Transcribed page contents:
..........

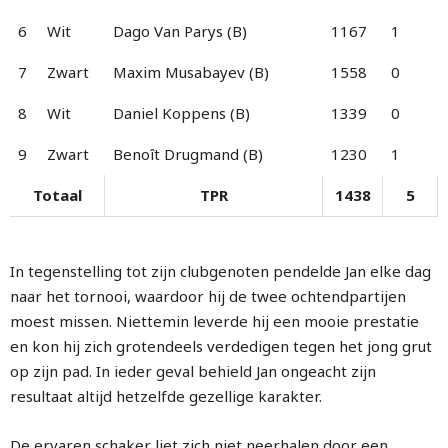
6
Wit
Dago Van Parys (B)
1167
1
7
Zwart
Maxim Musabayev (B)
1558
0
8
Wit
Daniel Koppens (B)
1339
0
9
Zwart
Benoît Drugmand (B)
1230
1
Totaal
TPR
1438
5
In tegenstelling tot zijn clubgenoten pendelde Jan elke dag
naar het tornooi, waardoor hij de twee ochtendpartijen
moest missen. Niettemin leverde hij een mooie prestatie
en kon hij zich grotendeels verdedigen tegen het jong grut
op zijn pad. In ieder geval behield Jan ongeacht zijn
resultaat altijd hetzelfde gezellige karakter.
De ervaren schaker liet zich niet neerhalen door een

..........

■ **WHAT YOU NEED TO DO**: Print all entries exactly. The images do not belong in the copy.

■ **REPLY TO THE TASK**:
6
Wit
Dago Van Parys (B)
1167
1
7
Zwart
Maxim Musabayev (B)
1558
0
8
Wit
Daniel Koppens (B)
1339
0
9
Zwart
Benoît Drugmand (B)
1230
1
Totaal
TPR
1438
5
In tegenstelling tot zijn clubgenoten pendelde Jan elke dag
naar het tornooi, waardoor hij de twee ochtendpartijen
moest missen. Niettemin leverde hij een mooie prestatie
en kon hij zich grotendeels verdedigen tegen het jong grut
op zijn pad. In ieder geval behield Jan ongeacht zijn
resultaat altijd hetzelfde gezellige karakter.
De ervaren schaker liet zich niet neerhalen door een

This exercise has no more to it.